*Task directions*.
Exactly reproduce the lines of the listing below from the one containing "レシピを追加！加工食品・調味料・調理家電等" through the one containing "PROGRAMMING BASICS WITH JAVA – FREE BOOK". Skip the images.

*Excerpted data*.

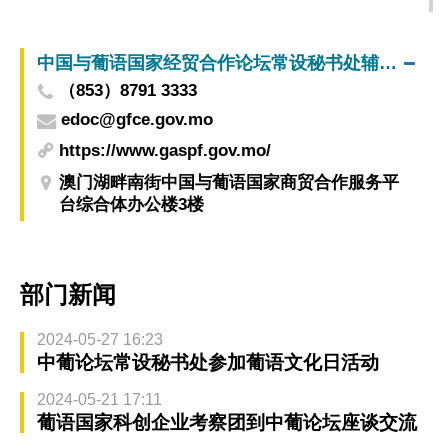
中国与葡语国家经贸合作论坛常设秘书处辅助办公室
（853）8791 3333
edoc@gfce.gov.mo
https://www.gaspf.gov.mo/
澳门湖畔南街中国与葡语国家商贸合作服务平
台综合体办公楼3楼
部门新闻
2024-05-27 16:23
中葡论坛常设秘书处参加葡语文化日活动
2024-05-21 17:11
葡语国家科创企业考察团到中葡论坛座谈交流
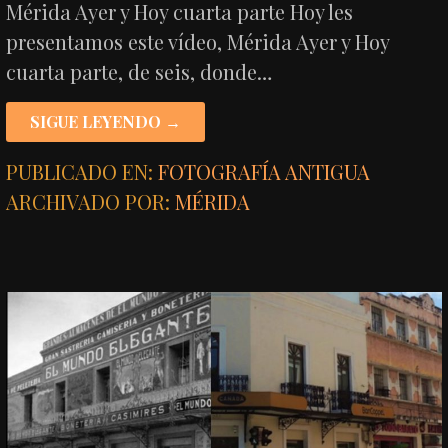
Mérida Ayer y Hoy cuarta parte Hoy les
presentamos este vídeo, Mérida Ayer y Hoy
cuarta parte, de seis, donde…
SIGUE LEYENDO →
PUBLICADO EN:
FOTOGRAFÍA ANTIGUA
ARCHIVADO POR:
MÉRIDA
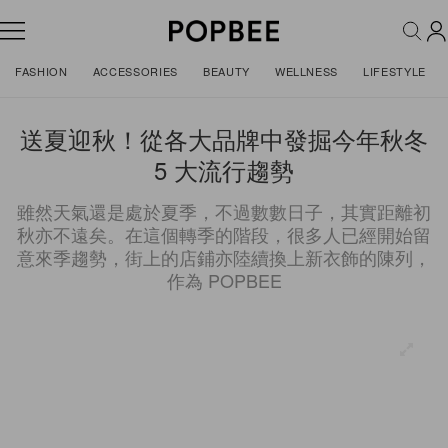
FASHION
ACCESSORIES
BEAUTY
WELLNESS
LIFESTYLE
送夏迎秋！從各大品牌中發掘今年秋冬
5 大流行趨勢
雖然天氣還是處於夏季，不過數數日子，其實距離初
秋亦不遠矣。在這個轉季的階段，很多人已經開始留
意來季趨勢，街上的店鋪亦陸續換上新衣飾的陳列，
作為 POPBEE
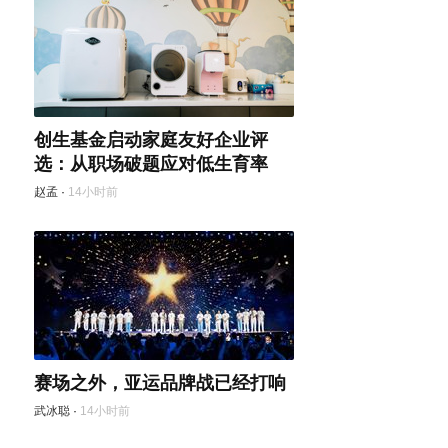
创生基金启动家庭友好企业评
选：从职场破题应对低生育率
赵孟
·
14小时前
赛场之外，亚运品牌战已经打响
武冰聪
·
14小时前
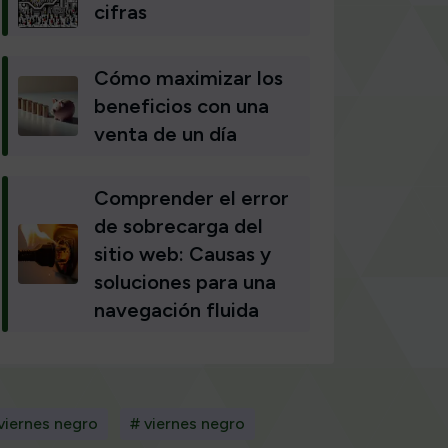
cifras
Cómo maximizar los
beneficios con una
venta de un día
Comprender el error
de sobrecarga del
sitio web: Causas y
soluciones para una
navegación fluida
 viernes negro
# viernes negro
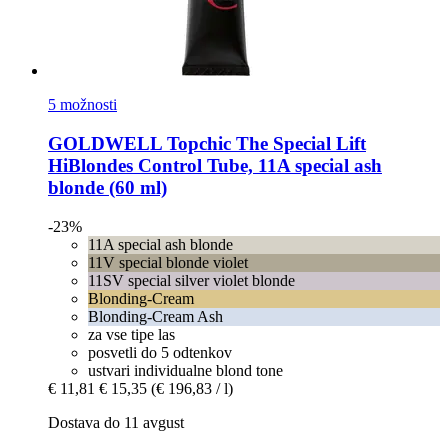
5 možnosti
GOLDWELL
Topchic The Special Lift
HiBlondes Control Tube, 11A special ash
blonde (60 ml)
-23%
11A special ash blonde
11V special blonde violet
11SV special silver violet blonde
Blonding-Cream
Blonding-Cream Ash
za vse tipe las
posvetli do 5 odtenkov
ustvari individualne blond tone
€ 11,81
€ 15,35
(€ 196,83 / l)
Dostava do 11 avgust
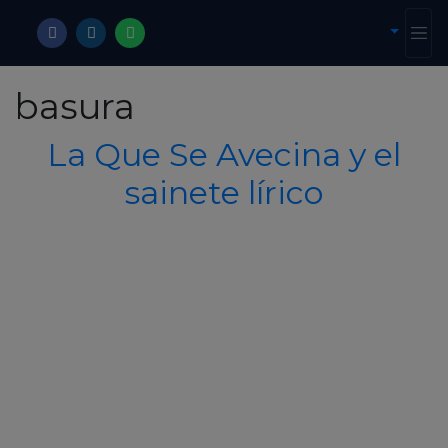
basura
La Que Se Avecina y el
sainete lírico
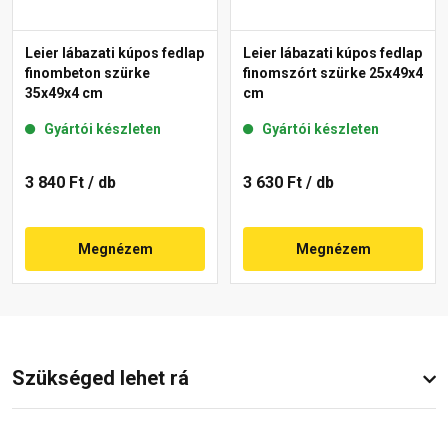
Leier lábazati kúpos fedlap
Leier lábazati kúpos fedlap
finombeton szürke
finomszórt szürke 25x49x4
35x49x4 cm
cm
Gyártói készleten
Gyártói készleten
3 840 Ft
/ db
3 630 Ft
/ db
Megnézem
Megnézem
Szükséged lehet rá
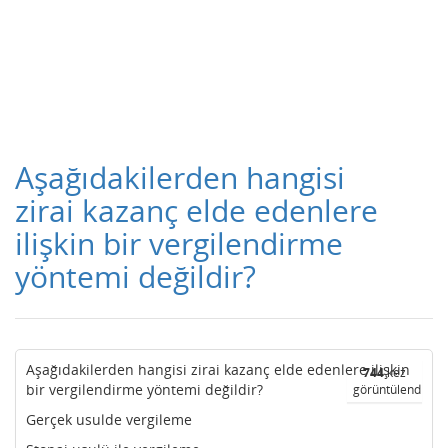
Aşağıdakilerden hangisi
zirai kazanç elde edenlere
ilişkin bir vergilendirme
yöntemi değildir?
Aşağıdakilerden hangisi zirai kazanç elde edenlere ilişkin
744
kez
bir vergilendirme yöntemi değildir?
görüntülendi
Gerçek usulde vergileme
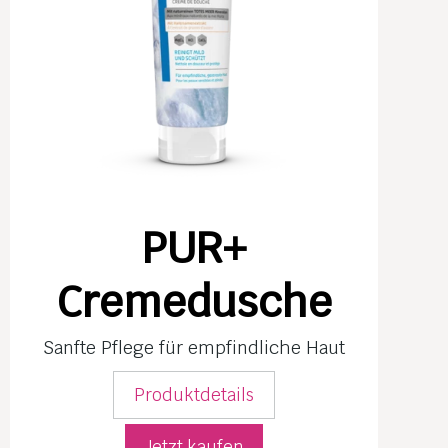
PUR+
Cremedusche
Sanfte Pflege für empfind­liche Haut
Produktdetails
Jetzt kaufen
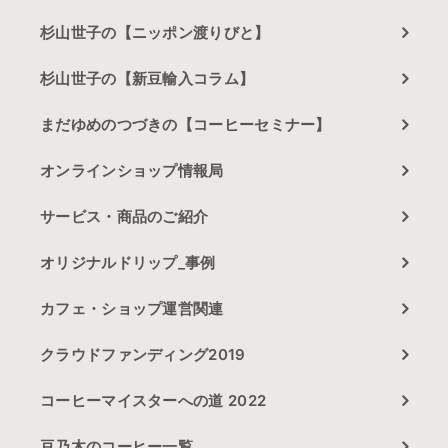
杉山世子の【ニッポン渡りびと】
杉山世子の【新豆輸入コラム】
まだゆめのつづきの【コーヒーセミナー】
オンラインショップ情報局
サービス・商品のご紹介
オリジナルドリップ_事例
カフェ・ショップ運営関連
クラウドファンディング2019
コーヒーマイスターへの道 2022
豆乃木のコーヒー一覧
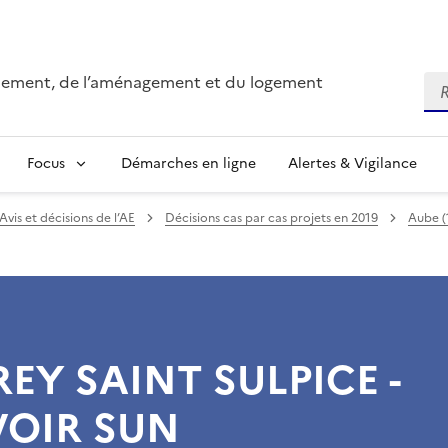
onnement, de l’aménagement et du logement
Re
Focus
Démarches en ligne
Alertes & Vigilance
Avis et décisions de l’AE
Décisions cas par cas projets en 2019
Aube (
EY SAINT SULPICE -
VOIR SUN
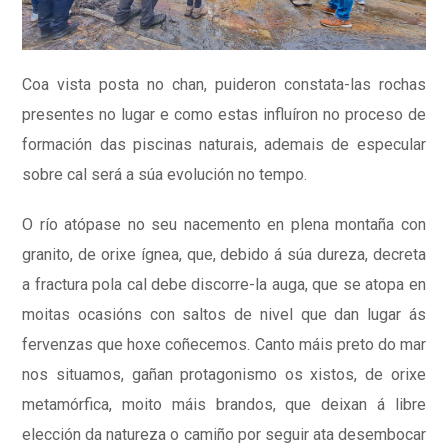
Coa vista posta no chan, puideron constata-las rochas
presentes no lugar e como estas influíron no proceso de
formación das piscinas naturais, ademais de especular
sobre cal será a súa evolución no tempo.
O río atópase no seu nacemento en plena montaña con
granito, de orixe ígnea, que, debido á súa dureza, decreta
a fractura pola cal debe discorre-la auga, que se atopa en
moitas ocasións con saltos de nivel que dan lugar ás
fervenzas que hoxe coñecemos. Canto máis preto do mar
nos situamos, gañan protagonismo os xistos, de orixe
metamórfica, moito máis brandos, que deixan á libre
elección da natureza o camiño por seguir ata desembocar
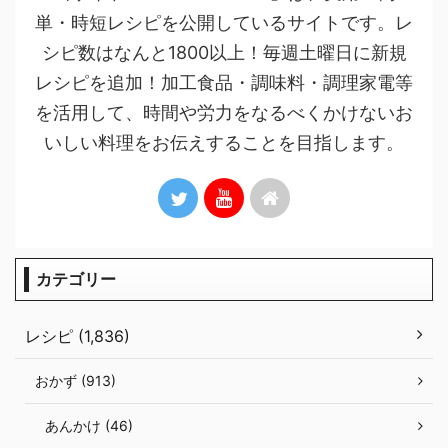
単・時短レシピを公開しているサイトです。レ
シピ数はなんと1800以上！毎週土曜日に新規
レシピを追加！加工食品・調味料・調理家電等
を活用して、時間や労力をなるべくかけないお
いしい料理をお伝えすることを目指します。
カテゴリー
レシピ (1,836)
おかず (913)
あんかけ (46)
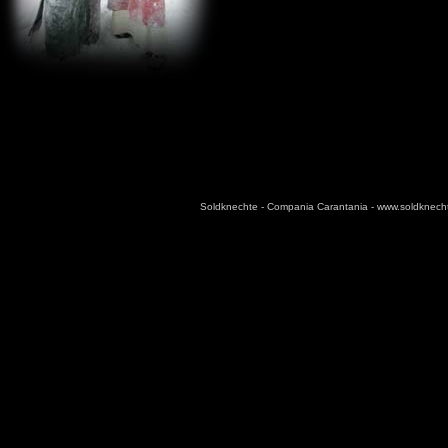
Soldknechte - Compania Carantania - www.soldknec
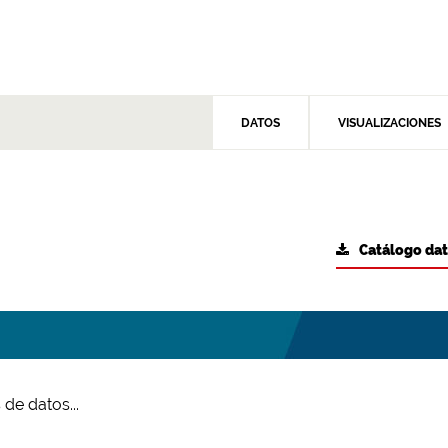
DATOS
VISUALIZACIONES
Catálogo da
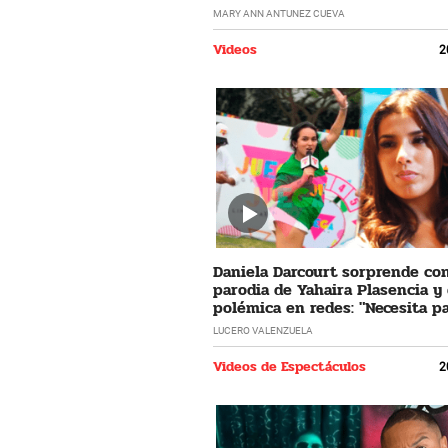
horrible"
MARY ANN ANTUNEZ CUEVA
Videos
2
Daniela Darcourt sorprende co
parodia de Yahaira Plasencia y
polémica en redes: "Necesita pa
LUCERO VALENZUELA
Videos de Espectáculos
2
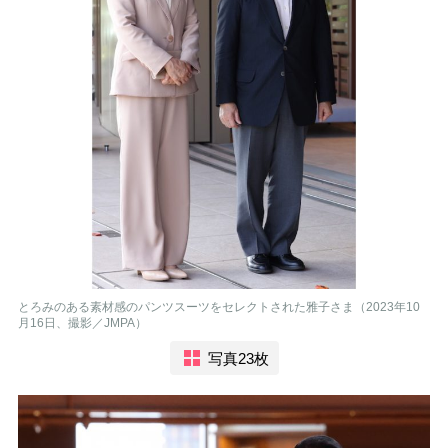
とろみのある素材感のパンツスーツをセレクトされた雅子さま（2023年10
月16日、撮影／JMPA）
写真23枚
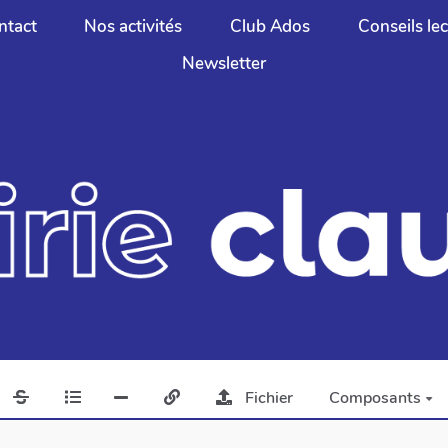
ntact
Nos activités
Club Ados
Conseils le
Newsletter
Fichier
Composants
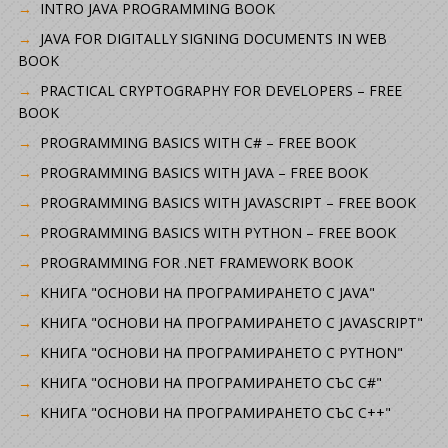
INTRO JAVA PROGRAMMING BOOK
JAVA FOR DIGITALLY SIGNING DOCUMENTS IN WEB
BOOK
PRACTICAL CRYPTOGRAPHY FOR DEVELOPERS – FREE
BOOK
PROGRAMMING BASICS WITH C# – FREE BOOK
PROGRAMMING BASICS WITH JAVA – FREE BOOK
PROGRAMMING BASICS WITH JAVASCRIPT – FREE BOOK
PROGRAMMING BASICS WITH PYTHON – FREE BOOK
PROGRAMMING FOR .NET FRAMEWORK BOOK
КНИГА "ОСНОВИ НА ПРОГРАМИРАНЕТО С JAVA"
КНИГА "ОСНОВИ НА ПРОГРАМИРАНЕТО С JAVASCRIPT"
КНИГА "ОСНОВИ НА ПРОГРАМИРАНЕТО С PYTHON"
КНИГА "ОСНОВИ НА ПРОГРАМИРАНЕТО СЪС C#"
КНИГА "ОСНОВИ НА ПРОГРАМИРАНЕТО СЪС C++"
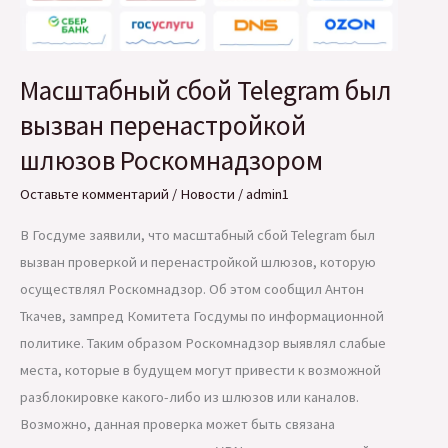
Масштабный сбой Telegram был
вызван перенастройкой
шлюзов Роскомнадзором
Оставьте комментарий
/
Новости
/
admin1
В Госдуме заявили, что масштабный сбой Telegram был
вызван проверкой и перенастройкой шлюзов, которую
осуществлял Роскомнадзор. Об этом сообщил Антон
Ткачев, зампред Комитета Госдумы по информационной
политике. Таким образом Роскомнадзор выявлял слабые
места, которые в будущем могут привести к возможной
разблокировке какого-либо из шлюзов или каналов.
Возможно, данная проверка может быть связана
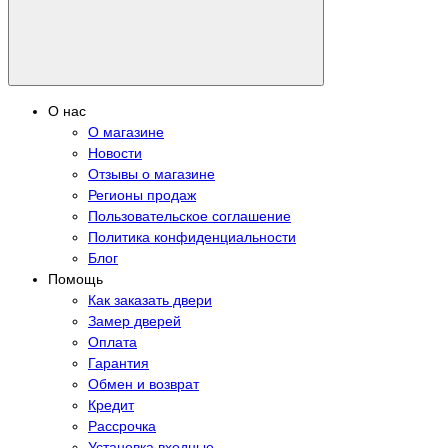
О нас
О магазине
Новости
Отзывы о магазине
Регионы продаж
Пользовательское соглашение
Политика конфиденциальности
Блог
Помощь
Как заказать двери
Замер дверей
Оплата
Гарантия
Обмен и возврат
Кредит
Рассрочка
Установка входные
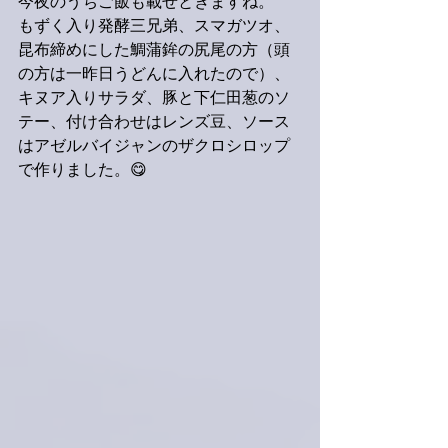
今夜のうちご飯も載せときますね。
もずく入り発酵三兄弟、スマガツオ、
昆布締めにした鯛蒲鉾の尻尾の方（頭
の方は一昨日うどんに入れたので）、
キヌア入りサラダ、豚と下仁田葱のソ
テー、付け合わせはレンズ豆、ソース
はアゼルバイジャンのザクロシロップ
で作りました。😋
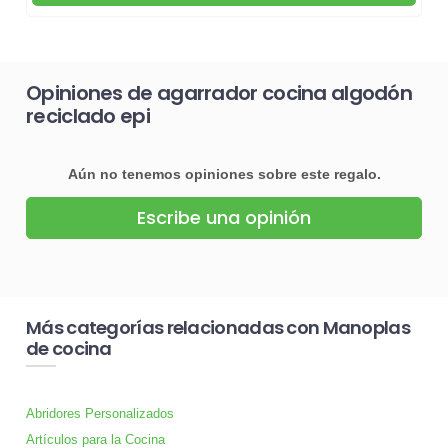
Opiniones de agarrador cocina algodón
reciclado epi
Aún no tenemos opiniones sobre este regalo.
Escribe una opinión
Más categorías relacionadas con Manoplas
de cocina
Abridores Personalizados
Artículos para la Cocina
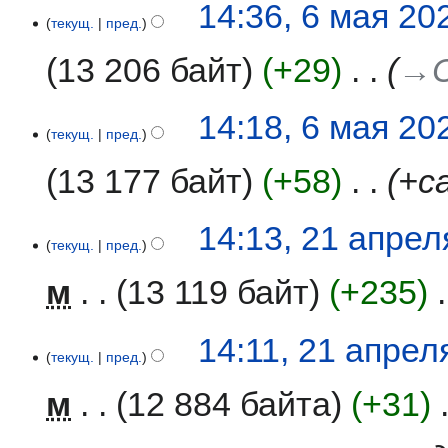
6
14:36, 6 мая 20
текущ.
пред.
мая
2026
13 206 байт
+29
‎
→‎
14:18, 6 мая 20
текущ.
пред.
13 177 байт
+58
‎
+c
21
14:13, 21 апрел
текущ.
пред.
апреля
2026
м
13 119 байт
+235
‎
14:11, 21 апрел
текущ.
пред.
м
12 884 байта
+31
‎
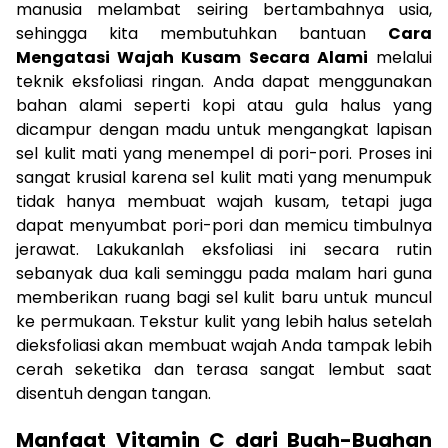
manusia melambat seiring bertambahnya usia,
sehingga kita membutuhkan bantuan
Cara
Mengatasi Wajah Kusam Secara Alami
melalui
teknik eksfoliasi ringan. Anda dapat menggunakan
bahan alami seperti kopi atau gula halus yang
dicampur dengan madu untuk mengangkat lapisan
sel kulit mati yang menempel di pori-pori. Proses ini
sangat krusial karena sel kulit mati yang menumpuk
tidak hanya membuat wajah kusam, tetapi juga
dapat menyumbat pori-pori dan memicu timbulnya
jerawat. Lakukanlah eksfoliasi ini secara rutin
sebanyak dua kali seminggu pada malam hari guna
memberikan ruang bagi sel kulit baru untuk muncul
ke permukaan. Tekstur kulit yang lebih halus setelah
dieksfoliasi akan membuat wajah Anda tampak lebih
cerah seketika dan terasa sangat lembut saat
disentuh dengan tangan.
Manfaat Vitamin C dari Buah-Buahan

*Answer*.
レシピを追加！加工食品・調味料・調理家電等
を活用して、時間や労力をなるべくかけないお
いしい料理をお伝えすることを目指します。
カテゴリー
レシピ (1,836)
おかず (913)
あんかけ (46)
Soldknechte - Compania Carantania - www.soldknec
DATOS
VISUALIZACIONES
Catálogo da
horrible"
MARY ANN ANTUNEZ CUEVA
Videos
2
Daniela Darcourt sorprende co
parodia de Yahaira Plasencia y
polémica en redes: "Necesita pa
LUCERO VALENZUELA
Videos de Espectáculos
2
とろみのある素材感のパンツスーツをセレクトされた雅子さま（2023年10
月16日、撮影／JMPA）
写真23枚
ntact
Nos activités
Club Ados
Conseils le
Newsletter
Fichier
Composants
INTRO JAVA PROGRAMMING BOOK
JAVA FOR DIGITALLY SIGNING DOCUMENTS IN WEB
BOOK
PRACTICAL CRYPTOGRAPHY FOR DEVELOPERS – FREE
BOOK
PROGRAMMING BASICS WITH C# – FREE BOOK
PROGRAMMING BASICS WITH JAVA – FREE BOOK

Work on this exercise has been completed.